• **PROMPT**:
Every line in the data below that has the word "juin" should be returned.

[[ DATASET open ]]

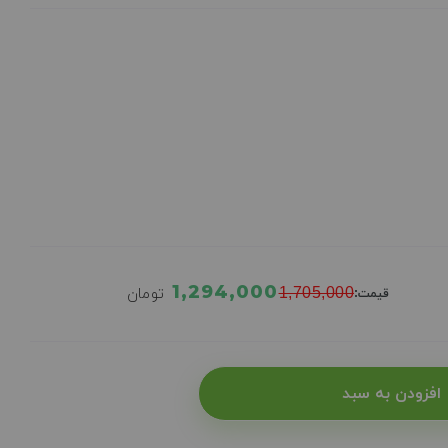
1,294,000
1,705,000
تومان
قیمت:
افزودن به سبد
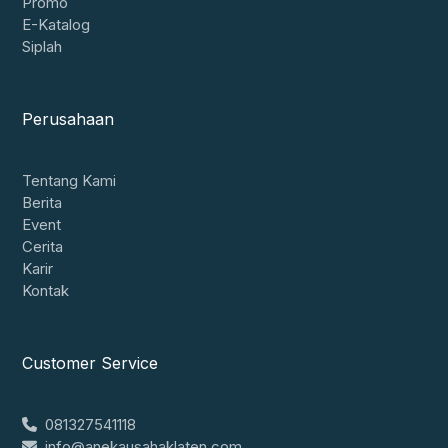
Promo
E-Katalog
Siplah
Perusahaan
Tentang Kami
Berita
Event
Cerita
Karir
Kontak
Customer Service
081327541118
info@anekausahaklaten.com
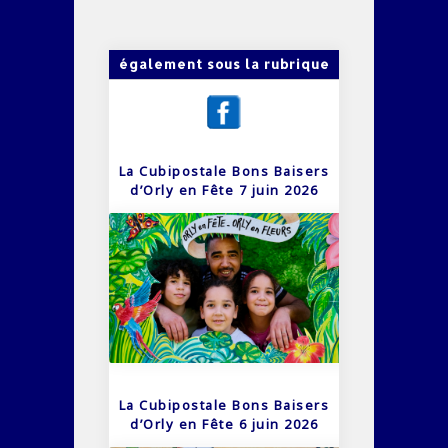
également sous la rubrique
La Cubipostale Bons Baisers
d’Orly en Fête 7 juin 2026
La Cubipostale Bons Baisers
d’Orly en Fête 6 juin 2026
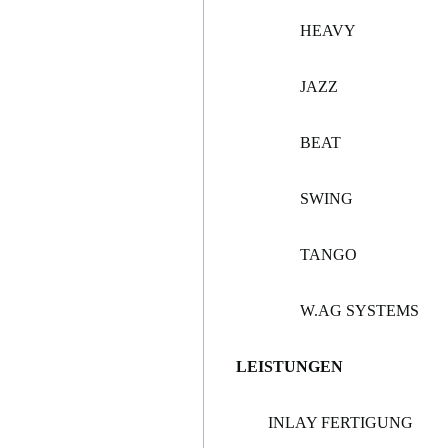
HEAVY
JAZZ
BEAT
SWING
TANGO
W.AG SYSTEMS
LEISTUNGEN
INLAY FERTIGUNG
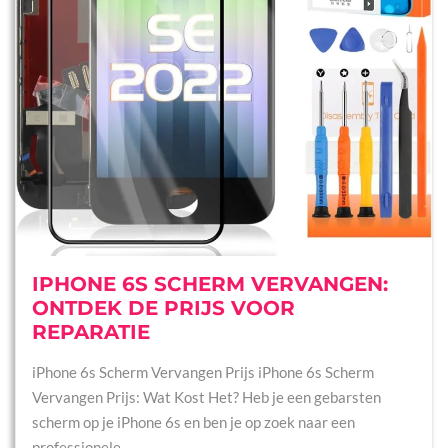
IPHONE 6S SCHERM VERVANGEN:
ONTDEK DE PRIJS VOOR
REPARATIE
iPhone 6s Scherm Vervangen Prijs iPhone 6s Scherm
Vervangen Prijs: Wat Kost Het? Heb je een gebarsten
scherm op je iPhone 6s en ben je op zoek naar een
professionele…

[[ DATASET closed ]]

• **SOLUTION FOR THIS TASK**:
d’Orly en Fête 7 juin 2026
d’Orly en Fête 6 juin 2026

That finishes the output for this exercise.